W chwilę później już rozgaszczam się w kuchni mojego Dawida i robię sobie mocnej kawy. O dziwo nie jestem jeszcze głodna. Ze śniadaniem poczekam na niego, ale kawie nie potrafię się oprzeć. Dobra, nie ma sensu tego ukrywać. Kocham ten napój i jestem od niej uzależniona. Zanim usiądę na sofie z kubkiem, na którym widnieje logo „Przyjaciół", a jakże, otwieram jeszcze drzwi balkonowe, żeby wpuścić świeżego, wiosennego powietrza. Myślami odpływam do tego, co wydarzyło się w nocy. To nie było zaplanowane i chyba właśnie dlatego tak niezwykłe. Po prostu stało się. Jeszcze nigdy nie czułam się tak, jak wczoraj. Nikt do tej pory nie był dla mnie odpowiedni. Nikt nie był idealny. Nikt z tych facetów, z którymi miałam do czynienia nie był... Dawidem. Czułym i delikatnym Dawidem. Na moich policzkach zjawia się soczysty rumieniec i w ogóle zalewa mnie fala gorąca, gdy przypominam sobie usta Dawida błądzące po moim ciele. Och, jasny gwint. Chętnie bym to wszystko powtórzyła. Choćby teraz. Ciemnowłosy wyzwolił we mnie pasję i pożądanie, o jakich nie miałam nawet pojęcia. Nie wiedziałam co we mnie drzemie, aż do wczoraj. Obudziła się we mnie kobieta, która do tej pory pozostawała w ukryciu. A to dopiero początek. Jak to leciało? Cicha woda brzegi rwie. Tak, to zdecydowanie o mnie. Ale seks to tylko cudowne dopełnienie uczucia, które łączy mnie z Dawidem. To jak przejście przez kolejne drzwi na naszej wspólnej drodze. Znów cofam się pamięcią do wczorajszej nocy.
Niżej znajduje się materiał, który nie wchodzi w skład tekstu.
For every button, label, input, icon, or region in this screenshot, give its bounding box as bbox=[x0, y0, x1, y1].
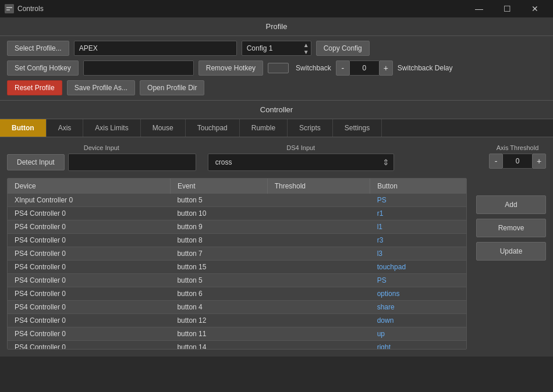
cell-threshold bbox=[267, 274, 370, 287]
table-row[interactable]: PS4 Controller 0button 5PS bbox=[8, 274, 466, 287]
col-header-threshold: Threshold bbox=[267, 179, 370, 194]
table-row[interactable]: PS4 Controller 0button 6options bbox=[8, 287, 466, 301]
cell-event: button 7 bbox=[170, 247, 267, 261]
switchback-value: 0 bbox=[350, 60, 379, 76]
tab-rumble[interactable]: Rumble bbox=[240, 119, 288, 137]
tab-touchpad[interactable]: Touchpad bbox=[186, 119, 240, 137]
titlebar-title: Controls bbox=[17, 5, 44, 13]
app-icon bbox=[5, 4, 14, 13]
tab-axis-limits[interactable]: Axis Limits bbox=[83, 119, 140, 137]
add-button[interactable]: Add bbox=[476, 195, 546, 214]
cell-device: PS4 Controller 0 bbox=[8, 274, 170, 287]
cell-threshold bbox=[267, 341, 370, 350]
cell-threshold bbox=[267, 261, 370, 274]
profile-name-input[interactable] bbox=[74, 41, 237, 56]
reset-profile-button[interactable]: Reset Profile bbox=[7, 80, 62, 95]
axis-threshold-group: Axis Threshold - 0 + bbox=[489, 144, 546, 169]
cell-button: right bbox=[370, 341, 466, 350]
cell-device: PS4 Controller 0 bbox=[8, 234, 170, 247]
titlebar: Controls — ☐ ✕ bbox=[0, 0, 553, 17]
axis-threshold-value: 0 bbox=[503, 154, 532, 169]
remove-button[interactable]: Remove bbox=[476, 219, 546, 237]
cell-threshold bbox=[267, 314, 370, 327]
svg-rect-1 bbox=[6, 7, 12, 8]
ds4-select[interactable]: cross circle square triangle r1 l1 r2 l2… bbox=[208, 154, 394, 171]
detect-input-button[interactable]: Detect Input bbox=[7, 154, 65, 170]
cell-button: up bbox=[370, 327, 466, 341]
table-row[interactable]: PS4 Controller 0button 11up bbox=[8, 327, 466, 341]
cell-threshold bbox=[267, 301, 370, 314]
cell-device: PS4 Controller 0 bbox=[8, 287, 170, 301]
mapping-table: DeviceEventThresholdButton XInput Contro… bbox=[8, 179, 466, 350]
config-select[interactable]: Config 1 Config 2 bbox=[242, 41, 311, 56]
cell-event: button 5 bbox=[170, 274, 267, 287]
table-row[interactable]: XInput Controller 0button 5PS bbox=[8, 194, 466, 207]
cell-threshold bbox=[267, 247, 370, 261]
switchback-number-control: - 0 + bbox=[336, 60, 393, 76]
ds4-select-wrapper: cross circle square triangle r1 l1 r2 l2… bbox=[208, 154, 394, 171]
axis-threshold-control: - 0 + bbox=[489, 154, 546, 169]
cell-threshold bbox=[267, 207, 370, 220]
switchback-plus-button[interactable]: + bbox=[379, 60, 393, 76]
axis-threshold-label: Axis Threshold bbox=[489, 144, 546, 151]
ds4-input-label: DS4 Input bbox=[208, 144, 394, 151]
axis-threshold-plus-button[interactable]: + bbox=[532, 154, 546, 169]
device-input-group: Device Input Detect Input bbox=[7, 144, 196, 171]
tab-axis[interactable]: Axis bbox=[47, 119, 84, 137]
table-row[interactable]: PS4 Controller 0button 12down bbox=[8, 314, 466, 327]
cell-event: button 11 bbox=[170, 327, 267, 341]
tab-scripts[interactable]: Scripts bbox=[288, 119, 333, 137]
svg-rect-0 bbox=[5, 4, 14, 13]
switchback-label: Switchback bbox=[296, 64, 331, 72]
table-row[interactable]: PS4 Controller 0button 7l3 bbox=[8, 247, 466, 261]
cell-button: PS bbox=[370, 194, 466, 207]
table-row[interactable]: PS4 Controller 0button 15touchpad bbox=[8, 261, 466, 274]
cell-button: PS bbox=[370, 274, 466, 287]
minimize-button[interactable]: — bbox=[466, 0, 492, 17]
switchback-minus-button[interactable]: - bbox=[336, 60, 350, 76]
cell-device: PS4 Controller 0 bbox=[8, 314, 170, 327]
cell-device: PS4 Controller 0 bbox=[8, 327, 170, 341]
axis-threshold-minus-button[interactable]: - bbox=[489, 154, 503, 169]
table-row[interactable]: PS4 Controller 0button 4share bbox=[8, 301, 466, 314]
cell-event: button 9 bbox=[170, 220, 267, 234]
cell-threshold bbox=[267, 194, 370, 207]
content-area: Device Input Detect Input DS4 Input cros… bbox=[0, 137, 553, 357]
open-profile-dir-button[interactable]: Open Profile Dir bbox=[140, 80, 204, 95]
cell-event: button 12 bbox=[170, 314, 267, 327]
cell-event: button 14 bbox=[170, 341, 267, 350]
cell-device: PS4 Controller 0 bbox=[8, 261, 170, 274]
maximize-button[interactable]: ☐ bbox=[494, 0, 520, 17]
cell-threshold bbox=[267, 327, 370, 341]
cell-device: PS4 Controller 0 bbox=[8, 301, 170, 314]
tab-button[interactable]: Button bbox=[0, 119, 47, 137]
cell-device: XInput Controller 0 bbox=[8, 194, 170, 207]
hotkey-input[interactable] bbox=[83, 60, 194, 76]
copy-config-button[interactable]: Copy Config bbox=[316, 41, 370, 56]
cell-device: PS4 Controller 0 bbox=[8, 341, 170, 350]
tab-mouse[interactable]: Mouse bbox=[141, 119, 186, 137]
cell-event: button 10 bbox=[170, 207, 267, 220]
switchback-toggle[interactable] bbox=[268, 63, 289, 73]
config-select-wrapper: Config 1 Config 2 ▲ ▼ bbox=[242, 41, 311, 56]
table-header: DeviceEventThresholdButton bbox=[8, 179, 466, 194]
tab-settings[interactable]: Settings bbox=[333, 119, 382, 137]
table-row[interactable]: PS4 Controller 0button 14right bbox=[8, 341, 466, 350]
cell-threshold bbox=[267, 287, 370, 301]
tabs-row: ButtonAxisAxis LimitsMouseTouchpadRumble… bbox=[0, 119, 553, 137]
ds4-input-group: DS4 Input cross circle square triangle r… bbox=[208, 144, 394, 171]
set-config-hotkey-button[interactable]: Set Config Hotkey bbox=[7, 60, 79, 76]
table-row[interactable]: PS4 Controller 0button 9l1 bbox=[8, 220, 466, 234]
remove-hotkey-button[interactable]: Remove Hotkey bbox=[198, 60, 263, 76]
table-container[interactable]: DeviceEventThresholdButton XInput Contro… bbox=[7, 178, 467, 350]
cell-event: button 8 bbox=[170, 234, 267, 247]
table-row[interactable]: PS4 Controller 0button 8r3 bbox=[8, 234, 466, 247]
svg-rect-2 bbox=[6, 9, 10, 10]
save-profile-button[interactable]: Save Profile As... bbox=[67, 80, 135, 95]
close-button[interactable]: ✕ bbox=[522, 0, 548, 17]
titlebar-controls: — ☐ ✕ bbox=[466, 0, 548, 17]
profile-row-2: Set Config Hotkey Remove Hotkey Switchba… bbox=[7, 60, 546, 76]
select-profile-button[interactable]: Select Profile... bbox=[7, 41, 69, 56]
table-row[interactable]: PS4 Controller 0button 10r1 bbox=[8, 207, 466, 220]
update-button[interactable]: Update bbox=[476, 242, 546, 261]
Mój oddech przyspiesza, ciało atakuje dreszcz. Dopijam szybko kawę i stwierdzam, że pora ostudzić zmysły, zanim nakręcę się jeszcze bardziej. Prysznic powinien pomóc. Idę do łazienki, po drodze odpinając guziki od koszuli, która nadal pachnie Dawidem. Jak tylko się umyję, wrócę do niego do łóżka. Minutę później zamykam drzwi od kabiny i odkręcam wodę. Ogarnia mnie wspaniałe uczucie orzeźwienia. I okazuje się, że ktoś postanawia do mnie dołączyć. Dawid nie chce mnie chyba wystraszyć, więc puka w przeszklone drzwi zamiast od razu je odsunąć. Ja to robię i wpuszczam go do środka. Nie musi nawet pytać, czy może. To dla mnie oczywiste, że tu jest. Ani trochę nie czuję skrępowania. Aż sama się sobie dziwię. Nie spodziewałabym się po sobie takiej otwartości. Ale już odkryłam, że chodzi tak naprawdę o to, że kiedy jesteś z tą właściwą osobą, nie ma się czego wstydzić. To dla mnie w tej chwili zupełnie naturalne, tym bardziej po wczorajszej nocy. Intymne chwile bardzo zbliżają i umacniają związek.
- Dzień dobry, moje Słońce. – Dawid przyciąga mnie do siebie, czym na powrót rozpala moje zmysły.
- Cześć, Kochanie. – Patrzę mu w oczy i nie potrafię się opamiętać. Nie chcę. Wpijam się w jego usta.